After a prolonged wait, the U.S. Federal Reserve raised its target for the Fed funds rate by 25 basis points last week. Its statement also hinted at three possible increases in 2017. Many Canadians are now asking if the Bank of Canada should raise its overnight rate in response. The short answer is “No.” Following the Fed’s rate hike, the Bank of Canada should do exactly what it was doing before the Fed’s hike: setting its overnight rate at the level required to hit its 2-per-cent inflation target.

That might seem like a simplistic answer. The Fed’s move, and the hawkish commentary that accompanied it, did send long-term interest rates and the U.S. dollar higher. Lots of people reacted. Shouldn’t we react, too?

Starting with the exchange rate, the Canadian dollar is now lower relative to the U.S. dollar. In a sense, that can stimulate the Canadian economy: Canadian products are now more competitive at home and in the United States, which should improve Canada’s trade balance and output. On the other hand, higher prices for goods and services purchased from the United States reduce Canadian purchasing power, and will put at least some upward pressure – however temporary – on Canadian inflation.

What about the U.S. economy – such a critical driver of Canadian exports and investment? The market reaction suggests many people thought the Fed was revealing inside knowledge that the U.S. economy is in better shape than we had thought. If the outlook for Canada is correspondingly better, a policy rate increase by the Bank of Canada just got more likely. If the Fed had left its policy rate unchanged, on the other hand, the medium-term outlook for U.S. spending and growth would have been more robust. In that case, the Fed’s hike makes the outlook for Canada less robust, and the case for a rate hike by the Bank of Canada just got weaker.

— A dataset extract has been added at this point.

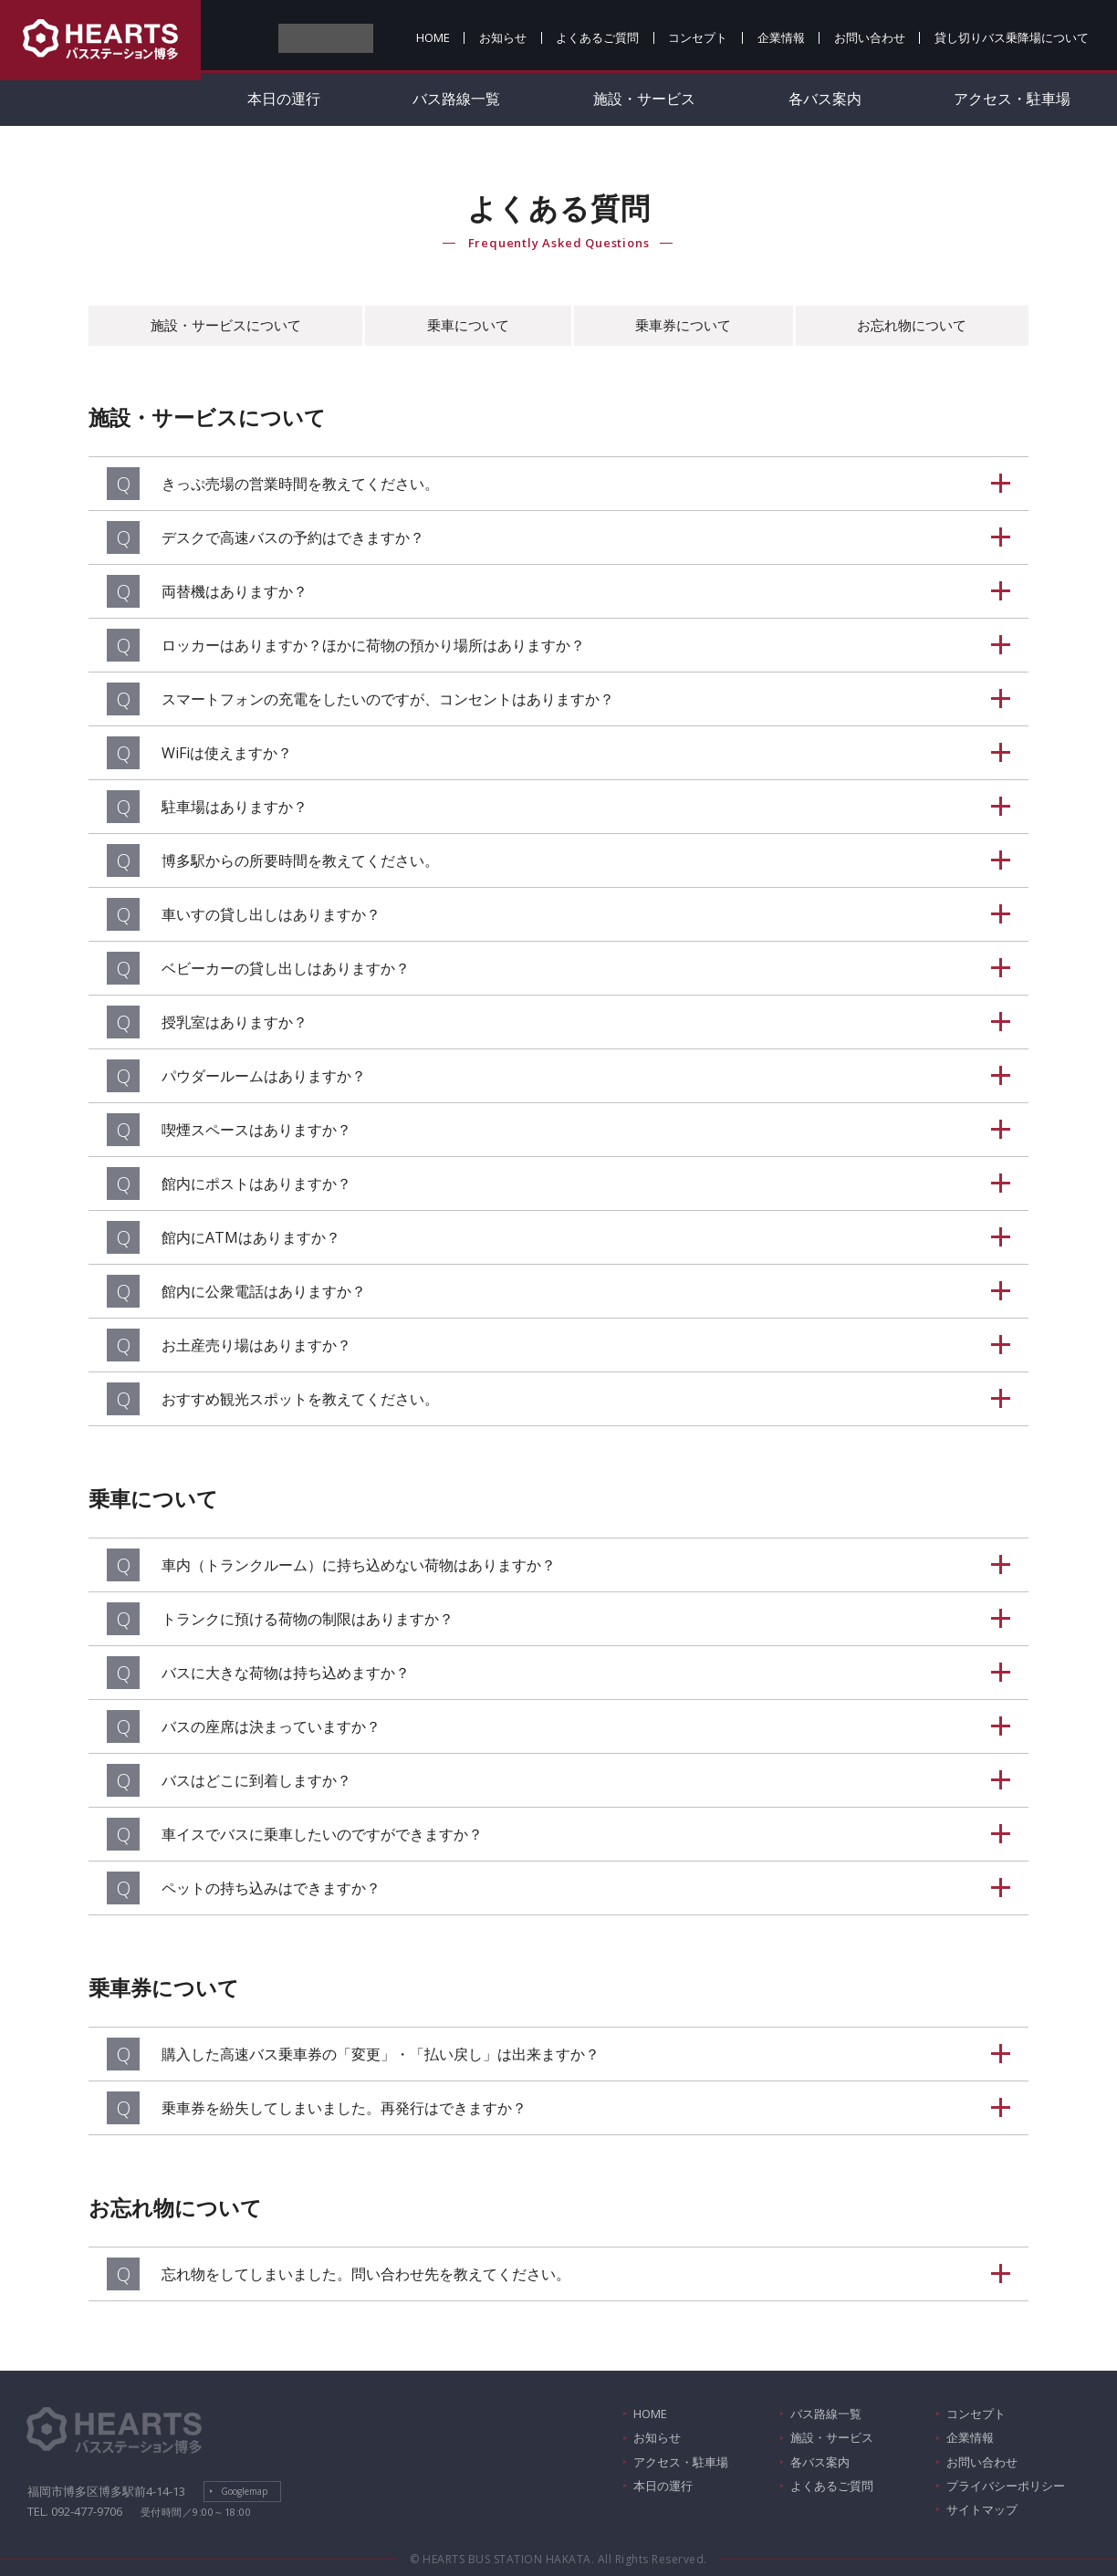  Describe the element at coordinates (456, 99) in the screenshot. I see `バス路線一覧` at that location.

The conundrums do not stop there. Higher long-term interest rates may hurt housing and business investment in plant and equipment, in the United States and in Canada. Yet in Canada, higher long-term rates combined with an unchanged overnight rate result in a steeper yield curve. That’s an incentive for banks, which borrow short and lend long, to extend more credit, and typically a harbinger of an accelerating economy.

Rather than going down these and other rabbit holes, Canadian observers of monetary policy should look at what has not changed. The Bank of Canada has a mandate that now goes back more than two decades: To achieve 2-per-cent annual increases in the consumer price index. While monetary policy faces tactical challenges – often acute in the period running up to and since the 2008-09 crisis and slump – the framework for hitting that target is clear. The Bank tries to set monetary conditions that will promote spending and output that, over a period of six to eight quarters, will get the Canadian economy producing at full capacity, with inflation stable at 2 per cent. If actual output seems likely to exceed Canada’s productive potential, the Bank needs to slow things down. If actual output seems to be below potential, as it has recently, the Bank needs to speed things up.

The Fed’s framework is fundamentally the same. It also has a six-to-eight quarter horizon for achieving its inflation target. The Fed funds rate hike confirmed what many commentators inside and outside the Fed had been saying for months: that the U.S. economy is running closer to capacity, and ultra-accommodative monetary policy is less necessary than it was. That is good news, but nothing dramatic. What matters for the Canadian economy, and for Canadian monetary policy, is how changing U.S. demand will affect our trade balance, business investment, and overall private sector confidence – all of which will become evident in the months ahead.

So for the Bank of Canada, nothing critical has changed. Its key task is to get Canada’s inflation rate back to the 2-per-cent target it has hit, with remarkable regularity, over the past two decades. That means focusing on Canadian monetary conditions, spending, output and prices. We shouldn’t ignore the Fed. But it is doing its thing. We are doing ours.